An outline for Brain Plasticity: It is not just synapses
Memory has been extensively studied in neurobiology under the topics consolidation and reconsolidation, extinction learning, retrieval, and memory loss. Information retained in biological memory needs to be accessed, rearranged, transformed, used, stored away etc. To begin to discuss these complex concepts on a theoretical basis, we need to adapt a new paradigm beyond LTP/LTD (long-term potentiation or depression “neurons that fire together wire together”). The current theoretical landscape is inadequate. Exactly why LTP/LTD and the concept of synaptic plasticity fails is not our focus here. We rather want to sketch out an alternative. There are two main reasons to retract and reset and analyze neural plasticity in all complexity:
- It is important to organize knowledge. Outdated theories which do not cover the known facts well are harmful. Better theories provide guidance for new experimental results.

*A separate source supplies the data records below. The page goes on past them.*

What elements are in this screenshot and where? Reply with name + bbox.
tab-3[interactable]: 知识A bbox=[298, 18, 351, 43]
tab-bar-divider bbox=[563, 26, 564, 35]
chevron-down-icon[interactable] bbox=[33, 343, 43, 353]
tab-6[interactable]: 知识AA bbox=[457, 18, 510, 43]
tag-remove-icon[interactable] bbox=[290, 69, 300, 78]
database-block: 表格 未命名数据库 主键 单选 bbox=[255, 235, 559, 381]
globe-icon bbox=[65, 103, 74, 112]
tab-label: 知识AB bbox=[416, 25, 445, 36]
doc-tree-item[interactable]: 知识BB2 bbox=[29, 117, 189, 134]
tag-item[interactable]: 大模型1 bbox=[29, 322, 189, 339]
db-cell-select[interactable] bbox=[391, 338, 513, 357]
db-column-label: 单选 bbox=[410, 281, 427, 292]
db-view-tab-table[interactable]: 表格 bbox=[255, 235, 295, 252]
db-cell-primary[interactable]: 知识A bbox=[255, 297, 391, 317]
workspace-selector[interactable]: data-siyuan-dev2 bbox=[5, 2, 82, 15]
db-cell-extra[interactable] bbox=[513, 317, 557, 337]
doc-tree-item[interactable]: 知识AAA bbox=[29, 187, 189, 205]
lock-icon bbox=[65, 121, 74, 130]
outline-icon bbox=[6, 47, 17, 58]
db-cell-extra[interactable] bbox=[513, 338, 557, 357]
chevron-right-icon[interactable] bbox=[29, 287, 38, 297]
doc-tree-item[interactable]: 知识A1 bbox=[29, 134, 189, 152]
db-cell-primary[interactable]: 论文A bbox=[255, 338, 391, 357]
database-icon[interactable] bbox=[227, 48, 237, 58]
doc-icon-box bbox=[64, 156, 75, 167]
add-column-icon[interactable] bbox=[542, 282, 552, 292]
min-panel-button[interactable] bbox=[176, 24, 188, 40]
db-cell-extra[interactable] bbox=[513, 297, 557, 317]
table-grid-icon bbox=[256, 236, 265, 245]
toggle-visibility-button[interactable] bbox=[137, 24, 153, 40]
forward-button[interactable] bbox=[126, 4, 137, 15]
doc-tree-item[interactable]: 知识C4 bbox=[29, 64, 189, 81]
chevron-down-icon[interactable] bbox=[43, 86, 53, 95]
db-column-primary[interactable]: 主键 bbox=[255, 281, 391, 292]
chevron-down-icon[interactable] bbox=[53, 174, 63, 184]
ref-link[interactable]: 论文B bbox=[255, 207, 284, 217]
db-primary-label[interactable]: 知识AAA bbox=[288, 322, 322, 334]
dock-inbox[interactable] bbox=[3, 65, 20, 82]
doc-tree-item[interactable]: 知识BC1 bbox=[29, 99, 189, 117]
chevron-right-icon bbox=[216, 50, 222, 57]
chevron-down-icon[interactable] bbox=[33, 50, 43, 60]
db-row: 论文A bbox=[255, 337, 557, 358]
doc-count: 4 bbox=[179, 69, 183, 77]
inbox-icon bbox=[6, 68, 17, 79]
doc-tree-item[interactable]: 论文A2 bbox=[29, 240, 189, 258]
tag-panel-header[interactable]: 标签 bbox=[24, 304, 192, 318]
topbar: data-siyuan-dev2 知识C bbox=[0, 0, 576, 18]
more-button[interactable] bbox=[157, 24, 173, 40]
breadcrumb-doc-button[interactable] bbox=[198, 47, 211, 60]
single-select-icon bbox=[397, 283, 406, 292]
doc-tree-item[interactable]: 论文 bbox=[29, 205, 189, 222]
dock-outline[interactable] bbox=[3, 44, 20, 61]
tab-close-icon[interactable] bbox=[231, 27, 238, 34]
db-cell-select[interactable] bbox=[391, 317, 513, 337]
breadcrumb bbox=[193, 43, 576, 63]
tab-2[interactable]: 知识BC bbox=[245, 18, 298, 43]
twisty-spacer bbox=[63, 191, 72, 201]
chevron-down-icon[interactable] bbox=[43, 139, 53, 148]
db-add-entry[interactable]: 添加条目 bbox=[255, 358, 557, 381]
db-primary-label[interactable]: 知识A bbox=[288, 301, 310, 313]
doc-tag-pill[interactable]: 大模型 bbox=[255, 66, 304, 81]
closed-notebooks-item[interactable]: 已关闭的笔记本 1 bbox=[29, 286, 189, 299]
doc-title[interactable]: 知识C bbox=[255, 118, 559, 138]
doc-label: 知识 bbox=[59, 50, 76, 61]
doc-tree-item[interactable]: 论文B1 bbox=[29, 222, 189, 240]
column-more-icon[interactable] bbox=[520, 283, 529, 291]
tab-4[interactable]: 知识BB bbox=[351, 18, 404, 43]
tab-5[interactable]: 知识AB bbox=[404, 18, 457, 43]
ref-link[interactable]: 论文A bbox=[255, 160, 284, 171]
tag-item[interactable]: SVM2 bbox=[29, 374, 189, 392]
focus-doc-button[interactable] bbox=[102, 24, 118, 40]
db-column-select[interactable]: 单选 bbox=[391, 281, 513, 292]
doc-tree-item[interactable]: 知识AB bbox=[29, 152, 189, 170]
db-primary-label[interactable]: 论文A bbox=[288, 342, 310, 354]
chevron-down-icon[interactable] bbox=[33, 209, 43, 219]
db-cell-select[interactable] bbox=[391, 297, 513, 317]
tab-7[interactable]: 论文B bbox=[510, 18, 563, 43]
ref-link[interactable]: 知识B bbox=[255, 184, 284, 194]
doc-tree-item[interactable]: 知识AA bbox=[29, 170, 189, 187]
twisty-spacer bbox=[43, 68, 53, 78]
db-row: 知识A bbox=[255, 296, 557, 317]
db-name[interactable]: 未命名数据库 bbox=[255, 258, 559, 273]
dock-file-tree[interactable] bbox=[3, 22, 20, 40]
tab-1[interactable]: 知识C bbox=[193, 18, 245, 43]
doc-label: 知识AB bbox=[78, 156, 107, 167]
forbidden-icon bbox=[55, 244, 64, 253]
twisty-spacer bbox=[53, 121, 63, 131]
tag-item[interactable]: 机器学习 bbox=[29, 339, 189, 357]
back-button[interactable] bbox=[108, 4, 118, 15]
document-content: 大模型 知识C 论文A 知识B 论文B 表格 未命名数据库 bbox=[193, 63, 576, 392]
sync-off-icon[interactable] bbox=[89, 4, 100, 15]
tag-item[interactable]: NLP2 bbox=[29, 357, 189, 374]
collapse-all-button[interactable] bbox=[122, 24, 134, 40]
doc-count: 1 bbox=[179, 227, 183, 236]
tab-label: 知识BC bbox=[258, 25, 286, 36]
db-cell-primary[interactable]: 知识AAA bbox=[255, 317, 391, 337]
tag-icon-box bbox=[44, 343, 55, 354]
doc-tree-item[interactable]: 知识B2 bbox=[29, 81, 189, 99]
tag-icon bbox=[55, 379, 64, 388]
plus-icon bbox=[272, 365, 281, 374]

- Theories covering results from neurobiology allow to build better cognitive models. These have applications in medicine as well as artificial intelligence.
When reviewing and structuring known facts about plasticity in (animal) brains, it turns out the material is not only vast but also highly unstructured and systematic experiments are rare. High-level abstract hypothesis induced from the material are needed which outline a way existing experimental data fit into the paradigm.
We suggest to lead with a hypothesis according to which a neuronal cell operates with a central storage element, located in the nucleus, and a periphery where properties are expressed and information processing in concert with the surrounding neural tissue is performed. Adaptations occur transiently on the periphery but are largely permanent in central storage. Signals are filtered before they reach central storage, and transient peripheral adaptivity is continually re-adjusted based on central storage information.
A neuron or ensemble of neurons is regarded as a self-organizing system which tends towards an optimal state where optimal is defined by an optimization function in regard to its environment. This optimization may also be defined as an “embedding”, where large numbers of parameters together define the properties of the neuron or ensemble within the context of a neuronal network. If such an optimization is imposed on a neuron, it needs to adjust its parameters and “self-organize” in order to fulfill this optimization function, since its environment is constantly changing. This environment has network-internal as well as external data input (e.g. sensory). The optimization happens on several time levels, such that temporary adaptation blends into learning (memory). The temporal structuring provides the background for filtering and integration of information to construct memories.
The main ideas concern self-programming, i. e. neurons as self-programming modules which learn from their environment. An ANN can be seen as self-programming functions using data, setting synaptic weights, and sometimes activation functions. Biological neurons separate the central storage element from the processing periphery. Central storage is a combination of genetic/developmental cellular identity and filtered data processing.
This requires an evolutionary learning procedure which creates genetic identities of neurons and separate brain areas with different types of neurons. Additionally, it requires an ontogenetic learning procedure which continually processes internal and external data, a procedure which is subject to optimization as outlined above.
Neurons may be seen as self-optimizing units which cooperate, which is similar to multi-agent models. From this we can derive the idea of stacking self-programming units. We may also gain ideas about dynamic modularization within a large network — dynamic modules and dynamic assignment of neurons to modules.
The key lesson is that there is no need to ignore vast areas of neurobiology which don’t fit the existing LTP/LTD paradigm, rather it is a more useful approach to search for a new paradigm. Currently, machine learning is often equated with adjusting parameters, but natural learning and memorization is concerned with building and maintaining structures — the hard problem — while setting parameters is a secondary, and an easier to solve issue. Creating structures is at least partly handled by evolutionary-scale mechanisms, which build a functioning brain requiring only minimal and highly restricted data to develop.
While adjusting synaptic strength can do function approximation in various forms, such as perceptual categorization, the whole set of parameters available in cellular plasticity opens up the possibility of building other and more complex cognitive skills from individual elements.
Information storage in the nucleus is of central importance. It has high permanence, it controls the periphery and it is shielded very effectively from peripheral signals which are filtered through complex, and evolutionarily highly conserved mechanisms. Filtering and integration are two tasks that are being performed by the temporal structuring of neural plasticity mechanisms. They crucially rely on existing cellular mechanisms and cellular identities existing at birth. Neural identity and the microstructure of brain areas have developed over evolutionary time scales. This is a process that is very different from optimization of parameters in response to data input. We need to build highly structured units from diverse neurons and then we can apply machine learning techniques to fine-tune them from new data.